Paris est devenu fou.
Je ne méconnais pas le processus de l'élection même si je regrette que la brillante NKM n'ait pas su relever le défi relatif que représentait la victoire sur la socialiste Anne Hidalgo dont on nous laisse entendre, ici ou là, que nous pourrions en 2022 la voir concourir pour la joute présidentielle.
Je ne néglige pas le fait qu'un maire ne peut pas tout faire et que sauf à être de mauvaise foi il est impossible de lui imputer globalement les nuisances, les dysfonctionnements, les blocages, les aberrations et les misères qu'au quotidien on constate ou qu'on découvrira.
Cela étant dit et ces précautions prises, il convient d'admettre que pas un jour ne se passe, dans notre belle capitale, sans qu'une forme de gestion totalitaire ou décalée ne nous conduise, d'étonnement en étonnement, vers une sorte de stupéfaction désolée ou indignée.
On a alors le droit de s'interroger sur ce qui, en amont des votes parfois obtenus dans la souffrance et de haute lutte, inspire, conçoit, projette et fasse réaliser. Sur ce petit monde dévastateur qui, autour du maire et avec elle, a une vision de Paris si singulière qu'il rêve d'un pluralisme inutile et ne se préoccupe pas d'un singulier douloureux, honteux.

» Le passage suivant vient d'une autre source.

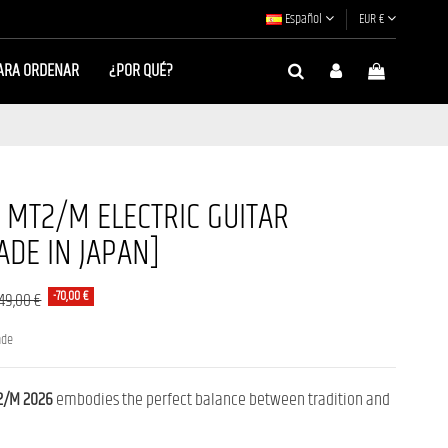
Español
EUR €
ARA ORDENAR
¿POR QUÉ?
MT2/M ELECTRIC GUITAR
DE IN JAPAN]
-70,00 €
249,00 €
nde
/M 2026
embodies the perfect balance between tradition and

Il y a eu Corée-sur-Seine dimanche dernier puis la piétonnisation des berges qui est acquise et subie. Mais le calice n'est pas encore bu jusqu'à la lie !
En effet un esprit original qui n'est autre que Bruno Julliard, le premier adjoint d'Anne Hidalgo, nous annonce qu'il y aura bientôt un camp pour les nudistes à Paris (Le Figaro).
Malgré le fait que cette manière très minoritaire et ostensible d'offrir son corps au su et au vu de tous a ses lieux, ses territoires, ses habitudes et ses fraternités en France et qu'elle ne me semble pas sacrifiée, je comprends bien l'intérêt capital de prolonger le mouvement et de donner aux rares qui n'ont pas envie de s'habiller un espace sans lequel ils auraient risqué d'être traumatisés !
Cette municipalité a un très grand coeur et j'admire ce souci qu'elle a d'installer et d'instiller une représentation minutieuse de tous les modes de vie en considérant que Paris aurait été gravement orphelin si n'avait pas été concédée à nos frères nudistes, à nos compatriotes à poil une zone qui leur serait entièrement dévolue.
Pour sortir de la dérision, notre modernité, chez certains, a-t-elle atteint une telle perversion paroxystique qu'elle soit prête à enfourcher n'importe quel combat, à soutenir n'importe quelle cause - même si personne ne l'a revendiquée - et à confondre la nécessaire égalité en dignité des comportements non transgressifs avec le prurit de leur donner à chacun une traduction concrète ?
Un pluralisme inutile, de luxe. Et indécent.
En effet, remarquant chaque jour, et de plus en plus dans le métro, une pauvreté à la fois pathétique et lassante, usant de moyens divers pour attirer l'attention et susciter la générosité, quand le bruit infernal le permet, je l'avoue : "J'en ai assez". Je ne suis pas le seul à éprouver ce sentiment. On en a honte parce que ces singularités en détresse sont de véritables destinées en misère et en souffrance. Mais on n'est pas responsable de tout.
Sans se défausser, comment ne pas songer alors, dans la hiérarchie des inventions municipales, à la prédominance de celle qui estime de la plus extrême urgence de gratifier le nudisme à Paris quand aucune autre ne se soucie de combattre cette pauvreté qui s'accroît et dont l'incarnation est de plus en plus visible dans les rues, dans les campements sauvages et dans les transports ? Faut-il accepter à toute force cette scandaleuse contiguïté entre un fantasme délirant et superfétatoire et une réalité qui signe, chaque jour, l'impéritie d'une politique plus attachée à un pluralisme snob qu'à diminuer l'intolérable ?
Il n'est pas abusif de mettre en évidence cette proximité et ce contraste entre le chic propre et le pauvre sale. Et d'en être saisi !
C'est Marie-Antoinette à Versailles avec sa brioche et les misérables à Paris !
Ubu Reine et sa Cour.
Quand l'une et l'autre, aussi autoritairement que pour le reste, nous solliciteront véritablement contre la pauvreté, j'en serai. Et une multitude avec moi.
Parce que ce sera de l'action, et pas de la frivolité.